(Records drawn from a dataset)
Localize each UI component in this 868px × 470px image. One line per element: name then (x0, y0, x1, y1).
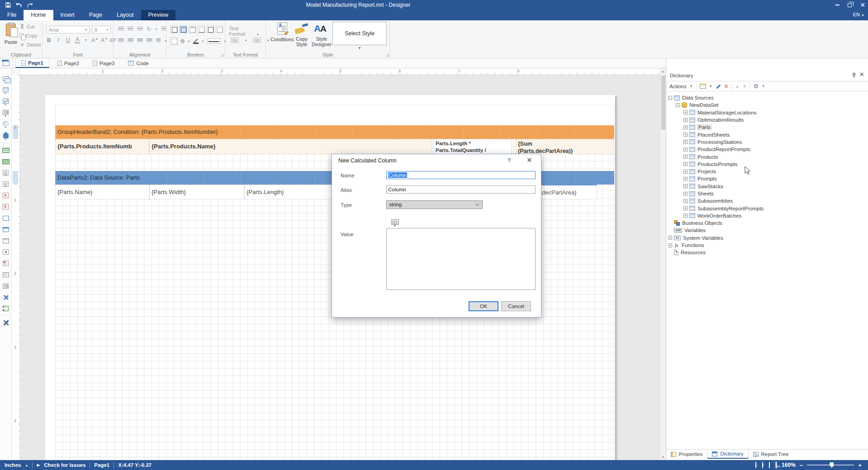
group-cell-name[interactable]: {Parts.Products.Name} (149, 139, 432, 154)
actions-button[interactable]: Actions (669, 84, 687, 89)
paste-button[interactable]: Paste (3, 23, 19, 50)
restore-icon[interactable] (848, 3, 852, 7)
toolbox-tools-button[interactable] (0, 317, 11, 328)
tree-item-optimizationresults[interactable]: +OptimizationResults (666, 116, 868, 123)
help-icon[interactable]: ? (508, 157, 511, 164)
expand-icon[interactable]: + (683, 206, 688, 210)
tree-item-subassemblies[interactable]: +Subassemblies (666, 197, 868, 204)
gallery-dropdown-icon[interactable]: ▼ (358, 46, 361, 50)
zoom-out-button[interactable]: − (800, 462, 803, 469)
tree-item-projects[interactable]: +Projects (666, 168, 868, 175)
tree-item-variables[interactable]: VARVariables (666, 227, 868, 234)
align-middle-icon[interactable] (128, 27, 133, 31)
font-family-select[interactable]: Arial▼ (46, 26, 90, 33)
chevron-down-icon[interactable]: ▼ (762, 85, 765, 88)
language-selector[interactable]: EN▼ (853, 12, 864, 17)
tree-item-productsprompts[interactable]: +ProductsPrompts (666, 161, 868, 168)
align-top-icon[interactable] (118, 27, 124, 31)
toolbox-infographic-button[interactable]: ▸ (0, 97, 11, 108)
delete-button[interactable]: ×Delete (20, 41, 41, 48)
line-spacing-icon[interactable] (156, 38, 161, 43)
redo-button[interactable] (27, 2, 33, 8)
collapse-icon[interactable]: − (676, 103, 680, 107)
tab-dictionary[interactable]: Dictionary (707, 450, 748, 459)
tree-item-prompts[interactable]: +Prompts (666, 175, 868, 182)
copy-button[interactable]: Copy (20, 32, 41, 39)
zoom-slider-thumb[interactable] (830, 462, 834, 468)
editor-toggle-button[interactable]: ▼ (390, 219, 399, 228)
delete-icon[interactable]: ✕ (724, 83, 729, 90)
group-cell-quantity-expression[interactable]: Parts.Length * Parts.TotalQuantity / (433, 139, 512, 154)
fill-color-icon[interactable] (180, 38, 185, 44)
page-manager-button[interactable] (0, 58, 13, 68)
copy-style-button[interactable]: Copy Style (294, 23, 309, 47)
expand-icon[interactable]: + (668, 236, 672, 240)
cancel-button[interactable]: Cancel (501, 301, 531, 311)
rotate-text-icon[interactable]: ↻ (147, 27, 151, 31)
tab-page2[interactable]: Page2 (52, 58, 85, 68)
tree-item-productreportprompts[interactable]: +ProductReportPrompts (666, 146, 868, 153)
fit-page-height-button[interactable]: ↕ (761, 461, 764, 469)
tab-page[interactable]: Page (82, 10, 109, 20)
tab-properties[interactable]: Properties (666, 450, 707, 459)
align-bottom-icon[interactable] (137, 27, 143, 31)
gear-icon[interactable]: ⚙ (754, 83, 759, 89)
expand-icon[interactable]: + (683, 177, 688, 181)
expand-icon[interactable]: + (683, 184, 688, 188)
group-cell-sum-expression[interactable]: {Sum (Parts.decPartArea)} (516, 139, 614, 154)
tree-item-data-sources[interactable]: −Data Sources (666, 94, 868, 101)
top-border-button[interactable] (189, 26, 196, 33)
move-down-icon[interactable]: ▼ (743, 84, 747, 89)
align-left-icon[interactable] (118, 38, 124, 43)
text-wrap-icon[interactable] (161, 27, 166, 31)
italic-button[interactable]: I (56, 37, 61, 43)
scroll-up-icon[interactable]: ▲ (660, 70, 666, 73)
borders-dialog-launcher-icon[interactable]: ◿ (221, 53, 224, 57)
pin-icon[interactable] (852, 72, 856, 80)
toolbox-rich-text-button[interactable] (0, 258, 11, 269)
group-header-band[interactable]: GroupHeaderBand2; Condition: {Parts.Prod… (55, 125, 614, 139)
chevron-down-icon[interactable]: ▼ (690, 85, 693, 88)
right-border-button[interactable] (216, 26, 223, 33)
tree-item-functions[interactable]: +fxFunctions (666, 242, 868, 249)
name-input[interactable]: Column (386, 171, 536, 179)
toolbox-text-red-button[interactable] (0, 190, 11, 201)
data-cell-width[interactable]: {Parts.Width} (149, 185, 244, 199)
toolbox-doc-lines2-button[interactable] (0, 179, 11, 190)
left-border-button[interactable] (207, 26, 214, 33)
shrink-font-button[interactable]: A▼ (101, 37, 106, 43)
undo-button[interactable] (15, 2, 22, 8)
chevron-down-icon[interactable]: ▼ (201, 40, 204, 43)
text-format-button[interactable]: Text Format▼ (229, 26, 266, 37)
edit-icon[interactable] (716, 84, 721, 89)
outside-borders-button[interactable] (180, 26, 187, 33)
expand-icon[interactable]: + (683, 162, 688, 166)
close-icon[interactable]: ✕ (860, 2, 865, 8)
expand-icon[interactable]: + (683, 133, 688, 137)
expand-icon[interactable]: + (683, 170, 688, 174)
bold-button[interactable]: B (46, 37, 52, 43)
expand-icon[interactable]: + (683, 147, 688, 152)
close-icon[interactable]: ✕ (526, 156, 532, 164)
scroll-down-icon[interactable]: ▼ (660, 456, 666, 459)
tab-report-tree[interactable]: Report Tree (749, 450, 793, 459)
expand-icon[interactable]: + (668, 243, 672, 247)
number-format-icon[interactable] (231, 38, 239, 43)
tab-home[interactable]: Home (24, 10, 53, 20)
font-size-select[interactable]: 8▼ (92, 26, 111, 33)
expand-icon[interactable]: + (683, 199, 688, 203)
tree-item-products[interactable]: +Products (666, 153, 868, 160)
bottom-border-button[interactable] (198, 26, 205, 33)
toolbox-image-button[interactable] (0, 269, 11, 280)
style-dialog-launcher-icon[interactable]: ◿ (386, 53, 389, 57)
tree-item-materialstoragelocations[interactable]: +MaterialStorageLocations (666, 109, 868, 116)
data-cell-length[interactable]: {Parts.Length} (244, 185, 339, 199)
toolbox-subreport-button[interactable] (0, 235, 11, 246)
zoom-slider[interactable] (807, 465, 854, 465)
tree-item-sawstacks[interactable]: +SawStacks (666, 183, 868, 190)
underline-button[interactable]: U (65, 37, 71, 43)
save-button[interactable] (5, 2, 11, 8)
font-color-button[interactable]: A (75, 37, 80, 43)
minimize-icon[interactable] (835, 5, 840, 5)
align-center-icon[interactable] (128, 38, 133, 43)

* * *

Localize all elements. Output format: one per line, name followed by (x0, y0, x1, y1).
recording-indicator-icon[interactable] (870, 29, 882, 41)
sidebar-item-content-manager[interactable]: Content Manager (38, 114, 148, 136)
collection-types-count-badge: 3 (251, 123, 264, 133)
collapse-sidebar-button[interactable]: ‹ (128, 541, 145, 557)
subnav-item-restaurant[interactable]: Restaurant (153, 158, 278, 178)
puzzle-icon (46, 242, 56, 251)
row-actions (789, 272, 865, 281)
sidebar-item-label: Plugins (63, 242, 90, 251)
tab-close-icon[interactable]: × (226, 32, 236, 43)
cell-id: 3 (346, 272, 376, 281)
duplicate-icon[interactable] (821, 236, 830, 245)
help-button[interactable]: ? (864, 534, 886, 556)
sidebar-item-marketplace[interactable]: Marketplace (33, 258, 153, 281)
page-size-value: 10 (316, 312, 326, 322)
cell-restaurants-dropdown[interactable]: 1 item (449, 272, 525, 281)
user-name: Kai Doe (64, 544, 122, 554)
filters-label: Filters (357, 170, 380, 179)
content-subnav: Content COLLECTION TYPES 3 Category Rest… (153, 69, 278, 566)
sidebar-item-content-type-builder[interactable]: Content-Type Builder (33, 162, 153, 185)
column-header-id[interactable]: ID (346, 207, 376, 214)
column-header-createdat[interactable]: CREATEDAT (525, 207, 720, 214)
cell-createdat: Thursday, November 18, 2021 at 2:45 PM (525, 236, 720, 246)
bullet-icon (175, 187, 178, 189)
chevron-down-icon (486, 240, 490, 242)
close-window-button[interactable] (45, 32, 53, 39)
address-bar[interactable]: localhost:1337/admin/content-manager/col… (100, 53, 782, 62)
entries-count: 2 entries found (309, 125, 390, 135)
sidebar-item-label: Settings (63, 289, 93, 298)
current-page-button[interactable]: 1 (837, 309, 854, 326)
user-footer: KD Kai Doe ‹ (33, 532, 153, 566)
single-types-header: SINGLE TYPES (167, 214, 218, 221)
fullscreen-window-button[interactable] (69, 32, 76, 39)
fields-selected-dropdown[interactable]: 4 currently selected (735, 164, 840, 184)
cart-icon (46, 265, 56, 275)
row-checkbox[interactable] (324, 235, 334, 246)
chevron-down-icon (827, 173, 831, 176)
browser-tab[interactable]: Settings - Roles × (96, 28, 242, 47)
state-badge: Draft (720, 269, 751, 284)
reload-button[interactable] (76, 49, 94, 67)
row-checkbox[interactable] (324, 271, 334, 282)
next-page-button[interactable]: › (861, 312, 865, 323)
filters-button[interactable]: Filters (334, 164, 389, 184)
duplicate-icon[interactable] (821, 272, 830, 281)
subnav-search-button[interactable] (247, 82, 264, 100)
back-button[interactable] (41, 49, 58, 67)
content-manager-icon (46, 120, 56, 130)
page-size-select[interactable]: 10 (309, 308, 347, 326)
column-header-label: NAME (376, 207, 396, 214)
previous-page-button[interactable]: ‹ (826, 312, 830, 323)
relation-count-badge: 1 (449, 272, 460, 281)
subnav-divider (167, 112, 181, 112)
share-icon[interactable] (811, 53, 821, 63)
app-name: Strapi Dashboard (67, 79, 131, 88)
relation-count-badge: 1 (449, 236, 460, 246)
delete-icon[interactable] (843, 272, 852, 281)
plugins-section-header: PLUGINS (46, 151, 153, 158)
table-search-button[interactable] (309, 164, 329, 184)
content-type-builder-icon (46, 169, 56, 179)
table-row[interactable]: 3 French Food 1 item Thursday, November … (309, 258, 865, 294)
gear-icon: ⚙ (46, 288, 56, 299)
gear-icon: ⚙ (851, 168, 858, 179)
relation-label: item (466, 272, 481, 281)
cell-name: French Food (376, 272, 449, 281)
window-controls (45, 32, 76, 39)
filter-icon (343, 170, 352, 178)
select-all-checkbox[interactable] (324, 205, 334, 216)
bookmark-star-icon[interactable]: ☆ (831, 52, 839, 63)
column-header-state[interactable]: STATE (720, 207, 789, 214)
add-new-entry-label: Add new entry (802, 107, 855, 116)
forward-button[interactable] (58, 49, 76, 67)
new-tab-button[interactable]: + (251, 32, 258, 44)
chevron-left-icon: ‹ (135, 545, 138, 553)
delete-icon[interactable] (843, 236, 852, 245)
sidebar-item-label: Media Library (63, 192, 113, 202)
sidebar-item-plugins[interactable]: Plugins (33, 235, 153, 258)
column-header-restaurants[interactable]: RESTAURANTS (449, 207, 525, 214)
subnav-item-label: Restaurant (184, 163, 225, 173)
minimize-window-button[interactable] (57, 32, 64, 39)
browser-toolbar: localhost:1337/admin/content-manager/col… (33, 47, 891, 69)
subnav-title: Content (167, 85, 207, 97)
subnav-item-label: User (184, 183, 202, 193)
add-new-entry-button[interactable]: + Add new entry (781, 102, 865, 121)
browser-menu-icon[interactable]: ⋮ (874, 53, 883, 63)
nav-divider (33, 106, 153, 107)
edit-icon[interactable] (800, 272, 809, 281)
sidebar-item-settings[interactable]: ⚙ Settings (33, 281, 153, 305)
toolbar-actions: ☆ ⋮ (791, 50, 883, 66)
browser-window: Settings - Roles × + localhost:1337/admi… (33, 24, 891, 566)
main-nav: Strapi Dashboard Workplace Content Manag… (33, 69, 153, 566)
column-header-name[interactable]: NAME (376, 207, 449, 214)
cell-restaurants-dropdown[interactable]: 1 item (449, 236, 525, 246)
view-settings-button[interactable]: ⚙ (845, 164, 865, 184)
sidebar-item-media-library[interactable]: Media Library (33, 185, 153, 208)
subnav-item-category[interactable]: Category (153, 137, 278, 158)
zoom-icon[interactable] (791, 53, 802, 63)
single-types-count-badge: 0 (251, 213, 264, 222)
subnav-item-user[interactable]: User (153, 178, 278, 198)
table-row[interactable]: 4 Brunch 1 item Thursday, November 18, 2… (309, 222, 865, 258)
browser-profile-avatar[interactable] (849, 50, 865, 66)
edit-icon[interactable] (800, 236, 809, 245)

--

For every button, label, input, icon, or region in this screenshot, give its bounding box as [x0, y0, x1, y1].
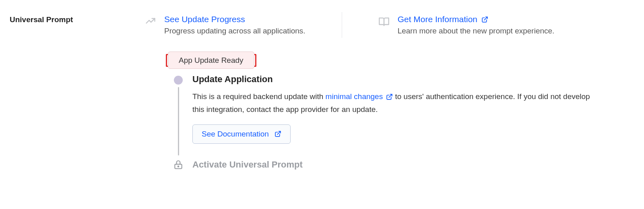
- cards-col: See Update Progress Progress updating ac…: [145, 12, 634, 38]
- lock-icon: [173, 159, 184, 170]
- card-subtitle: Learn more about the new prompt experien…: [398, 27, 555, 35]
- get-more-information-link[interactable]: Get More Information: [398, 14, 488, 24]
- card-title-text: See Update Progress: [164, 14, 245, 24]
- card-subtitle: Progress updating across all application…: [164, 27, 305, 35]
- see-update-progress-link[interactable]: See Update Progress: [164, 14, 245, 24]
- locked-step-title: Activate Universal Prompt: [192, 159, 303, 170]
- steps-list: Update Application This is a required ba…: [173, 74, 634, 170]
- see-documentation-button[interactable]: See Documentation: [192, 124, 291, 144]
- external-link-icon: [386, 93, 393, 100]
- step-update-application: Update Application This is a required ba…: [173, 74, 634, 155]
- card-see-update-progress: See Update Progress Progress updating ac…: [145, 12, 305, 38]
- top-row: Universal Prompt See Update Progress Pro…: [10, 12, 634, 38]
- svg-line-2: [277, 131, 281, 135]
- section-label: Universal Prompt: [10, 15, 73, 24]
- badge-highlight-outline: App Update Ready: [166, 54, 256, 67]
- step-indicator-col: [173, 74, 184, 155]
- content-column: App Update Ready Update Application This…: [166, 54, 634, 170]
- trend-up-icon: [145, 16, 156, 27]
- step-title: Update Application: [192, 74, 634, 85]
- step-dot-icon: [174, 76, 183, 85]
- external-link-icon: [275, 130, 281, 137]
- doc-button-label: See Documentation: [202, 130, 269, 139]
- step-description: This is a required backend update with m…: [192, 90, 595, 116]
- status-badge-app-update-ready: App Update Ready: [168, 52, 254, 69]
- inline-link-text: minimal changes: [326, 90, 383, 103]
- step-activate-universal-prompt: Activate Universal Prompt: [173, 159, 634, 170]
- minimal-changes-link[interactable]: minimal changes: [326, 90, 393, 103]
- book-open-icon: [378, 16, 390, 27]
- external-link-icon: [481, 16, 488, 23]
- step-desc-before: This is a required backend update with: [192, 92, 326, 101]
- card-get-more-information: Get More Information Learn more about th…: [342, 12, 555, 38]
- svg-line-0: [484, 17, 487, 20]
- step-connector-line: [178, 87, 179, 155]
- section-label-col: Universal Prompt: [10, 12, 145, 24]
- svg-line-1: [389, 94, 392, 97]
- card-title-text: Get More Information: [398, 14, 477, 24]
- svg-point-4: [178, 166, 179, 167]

#### [Instructions to follow]
Which of the lines above include the string "Learn"? Pick them out and copy them.

#### [Final answer]
- card-subtitle: Learn more about the new prompt experien…: [398, 27, 555, 35]
- card-get-more-information: Get More Information Learn more about th…: [342, 12, 555, 38]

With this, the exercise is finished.